* **Goal of the exercise**
No line before the one holding "Sinon, c'est ici" is to be copied; that line and all after it, through the end of the listing, are returned exactly, minus pictures.

* **Given information**
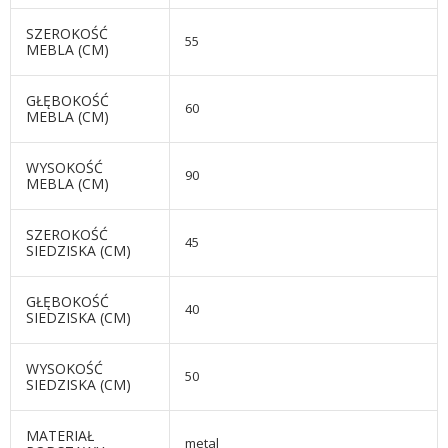
SZEROKOŚĆ
55
MEBLA (CM)
GŁĘBOKOŚĆ
60
MEBLA (CM)
WYSOKOŚĆ
90
MEBLA (CM)
SZEROKOŚĆ
45
SIEDZISKA (CM)
GŁĘBOKOŚĆ
40
SIEDZISKA (CM)
WYSOKOŚĆ
50
SIEDZISKA (CM)
MATERIAŁ
metal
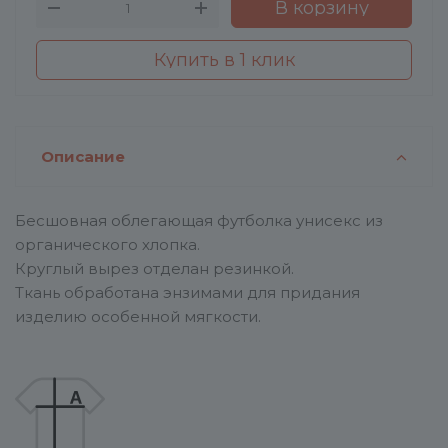
В корзину
Купить в 1 клик
Описание
Бесшовная облегающая футболка унисекс из
органического хлопка.
Круглый вырез отделан резинкой.
Ткань обработана энзимами для придания
изделию особенной мягкости.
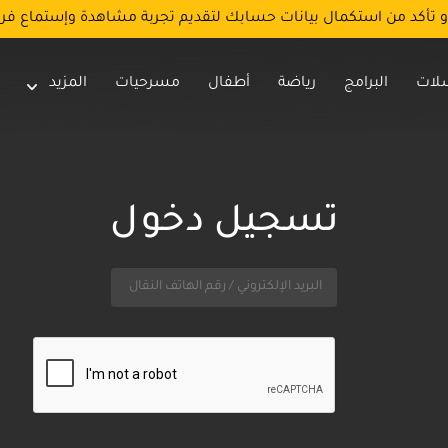
و تأكد من استكمال بيانات حسابك لتقديم تجربة مشاهدة وإستماع فر
لات
البرامج
رياضة
أطفال
مسرحيات
المزيد
تسجيل دخول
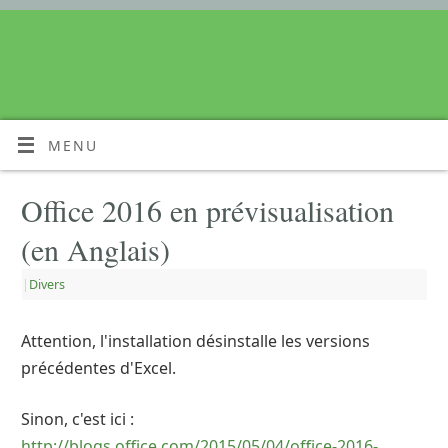
MENU
Office 2016 en prévisualisation
(en Anglais)
|
Divers
Attention, l'installation désinstalle les versions
précédentes d'Excel.
Sinon, c'est ici :
http://blogs.office.com/2015/05/04/office-2016-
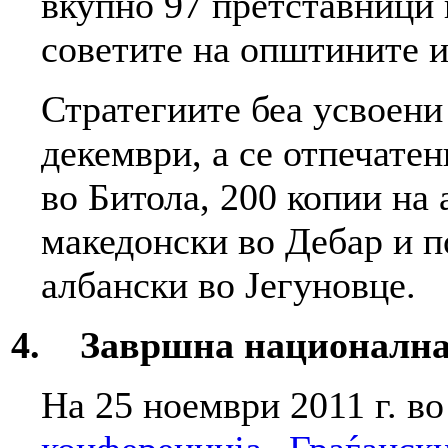
вкупно 97 претставници 
советите на општините 
Стратегиите беа усвоени
декември, а се отпечате
во Битола, 200 копии на 
македонски во Дебар и п
албански во Јегуновце.
4. Завршна национална
На 25 ноември 2011 г. во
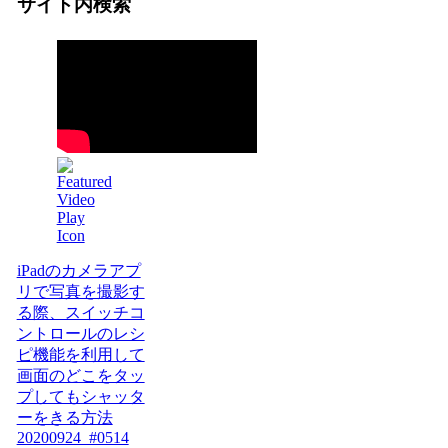
サイト内検索
iPadのカメラアプ
リで写真を撮影す
る際、スイッチコ
ントロールのレシ
ピ機能を利用して
画面のどこをタッ
プしてもシャッタ
ーをきる方法
20200924_#0514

* **Reply to the task**
Sinon, c'est ici :
http://blogs.office.com/2015/05/04/office-2016-
вкупно 97 претставници 
советите на општините 
Стратегиите беа усвоени
декември, а се отпечате
во Битола, 200 копии на 
македонски во Дебар и п
албански во Јегуновце.
4. Завршна национална
На 25 ноември 2011 г. во
サイト内検索
iPadのカメラアプ
リで写真を撮影す
る際、スイッチコ
ントロールのレシ
ピ機能を利用して
画面のどこをタッ
プしてもシャッタ
ーをきる方法
20200924_#0514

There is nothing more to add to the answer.